La recherche agronomique a confirmé également le caractère de front pionnier, associé à la culture du cacaoyer depuis ses origines, ce qui explique pourquoi plus de 80 % de la production mondiale de cacao provient aujourd’hui de petites exploitations familiales de moins de 5 hectares. Ces fronts pionniers se sont constitués au détriment de l’espace-forêt, ce qui présente une menace non-négligeable sur le plan écologique. Cette menace est d’autant plus réelle que, malgré un tassement relatif dans les principaux pays consommateurs, la production annuelle de cacao a augmenté de près de 50 % en vingt ans pour se situer aujourd’hui aux alentours de 499 000 tonnes.

Nouveaux territoires – nouvelles tendances

Cette culture s’est aujourd’hui étendue sur de nouveaux territoires comme le Vietnam, tandis que la fièvre du cacao s’est emparée de l’Afrique orientale, la Papouasie-Nouvelle-Guinée, la Bolivie, le Brésil en conquérant de nombreux adeptes et hectares. Cette expansion s’expliquer par trois facteurs :

  • Le soucie prioritaire de veiller à la culture d’un cacao fin en  l’évolution des cacaoyers ;
  • Le souci d’un meilleur contrôle d’opérations comme la fermentation ou le séchage ;
  • Enfin, le souci de faire du cacao un facteur de développement durable et promoteur d’un commerce équitable.

Ces intentions font désormais parties d’accords internationaux qui reflètent une volonté partagée par les pays producteurs que des consommateurs et des entreprises qui le transforment.

Bien que la majeure partie du cacao provienne toujours d’un nombre réduite de pays, sept d’entre eux représentent près de 90 % de l’offre mondiale, la tendance qui a marqué les vint dernières années est celle d’un retour actif du monde américain dans les circuits de production, plaçant le monde asiatique en seconde place.

Enfin, cette filière du cacao-chocolat a également vu se confirmer le phénomène de concentration industrielle déjà perceptible depuis la fin de la Seconde Guerre mondiale, puis accélérée depuis par le phénomène de mondialisation des économies.
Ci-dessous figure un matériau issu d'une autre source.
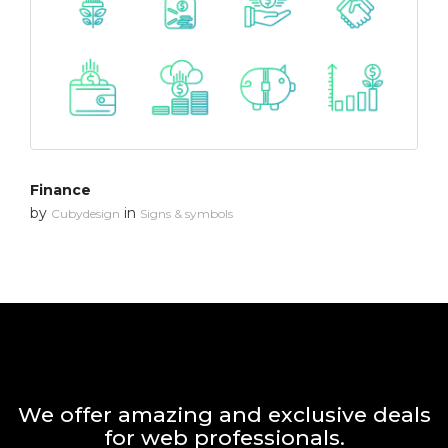
Finance
by
in
Cubydesign
Signs & symbols
We offer amazing and exclusive deals
for web professionals.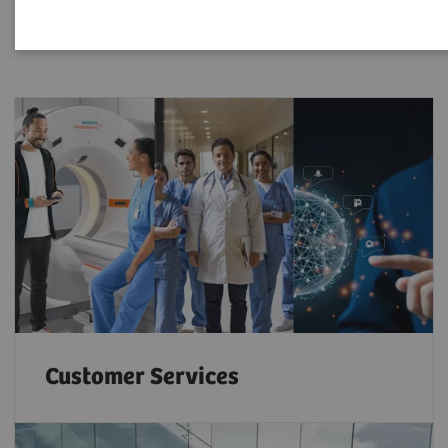
Customer Services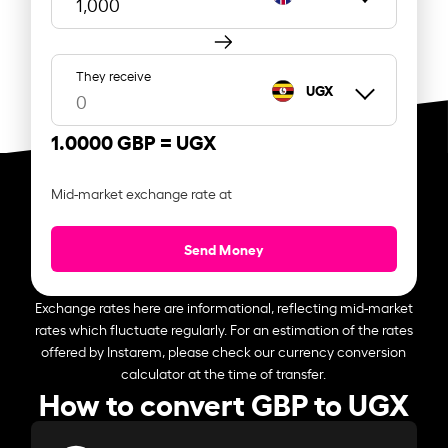
They receive
UGX
1.0000 GBP =
UGX
Mid-market exchange rate at
Send Money
Exchange rates here are informational, reflecting mid-market
rates which fluctuate regularly. For an estimation of the rates
offered by Instarem, please check our currency conversion
calculator at the time of transfer.
How to convert GBP to UGX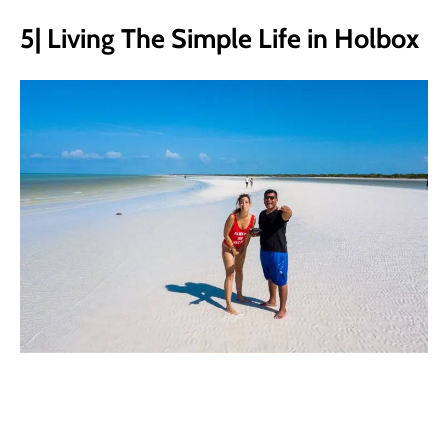
5| Living The Simple Life in Holbox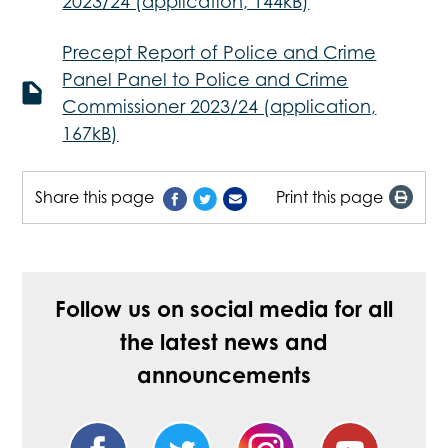
2023/24 (application, 144kB)
Precept Report of Police and Crime
Panel Panel to Police and Crime
Commissioner 2023/24 (application,
167kB)
Share this page
Print this page
Follow us on social media for all
the latest news and
announcements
Cinq multinationales produisent aujourd’hui environ la moitié de tout le chocolat consommé dans le monde. Pourtant, au cours de ces vingt dernières années, toute une gamme de petites et moyennes entreprises et un certain nombre d’artisans maintiennent vivante la pratique d’un véritable art de la chocolaterie à l’échelle mondiale.

Ouvrage passionnant qui s’insère dans une collection des éditions Desjonquères consacrée aux outre-mer. A découvrir.